How is it ridiculous? You expect people to guess at figuring out everything in a language they don't understand in a JRPG out of all games. Had we been discusing hack'n slash games, shmups, sidescrollers, or fighters you'd have a point. Do _you_ realize how ridiculous your claim is? Sure, some things will click if you have some experience with JRPG games but you will absolutely be lost in terms of story and quest descriptors, you know, key points in a RPG. 



> It's made even easier when we're talking about games in a series, where it's stupidly obvious what all the buttons do because they haven't changed a bit.
> 
> You don't need crappy English cards or anything like that. It's just common sense most of the time. Beating the Agito demo was a piece of cake and half the people that did it wouldn't even be able to tell you what "あなたは嫌なやつ" means even though everyone on the entire planet should be able to insult people in any language.


It was a demo. It doesn't really matter. Demos are only 10 minutes and shit at best.

But its not really common sense. Even the average hardcore gamer will have some difficulty trying to understand the finer mechanics of a RPG in another language you don't understand.



> I'm not going to judge you for your inability to play video games unless they're written in English, but damn... Just because you can't doesn't mean everyone else is unable to. *The amount of people that import, play and beat games without ever even learning the language itself is much higher than the number of people who can actually speak the language* - and that's not just English-speakers picking up Japanese games, either, but Europeans buying games from England or Koreans picking up games from Japan.
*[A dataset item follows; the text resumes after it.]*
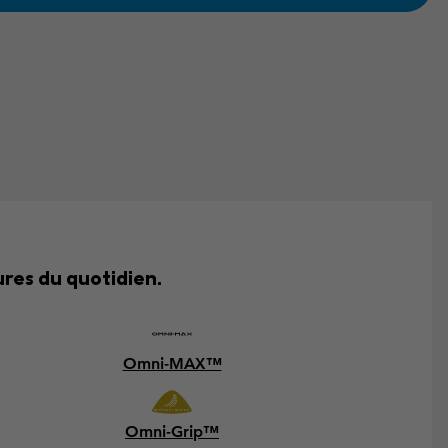
res du quotidien.
Omni-MAX™
Omni-Grip™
I would like proof of this. Some statistical evidence to back this claim up otherwise I'm going to have to take that with a grain of salt.

You seem to be missing my point though. My whole post was in relation to JRPGs or any game that's wordy. Of course you can _play_ JRPGs without understanding the language, no shit, but whats the point? You have no clue whats going on in terms of story and quests if you don't understand the language. Not all RPGs in Japan have brain dead "HPblablahblah50" item descriptors. Its like driving a car blind. Yeah you can do it but its crazy and there is a reason many people don't do that shit. Its pretty much guesswork on everything. However, for some reason you keep saying video games in general when I'm just talking about JRPGs, like Type-0.

I import games a lot as a non-Japanese speaker and I've imported a few JRPGs before from Japan out of hype, which is why I don't recommend people importing JRPGs unless they speak the language. You can get by on shmups, fighters, hack'n slash, racing games, etc. without much of a language barrier. Main menus might be a hassle at first but it shouldn't take too long to guess what is what. RPGs are different. Example. Suzie the Witch gives you some quest to find a rare item from an Adamantoise in the Lockness Forest. If its not in a language you understand you wouldn't know what the hell the lady asked you to do. Or item might tell you

Just because you and a circle of people wade through a game in a language you don't understand doesn't mean other people will.


----------



## Nep Nep (Oct 21, 2011)

I agree with Esura, when I play an RPG I like to be able to know everything, what every item does, what the heck my next objective is, what the characters are saying. 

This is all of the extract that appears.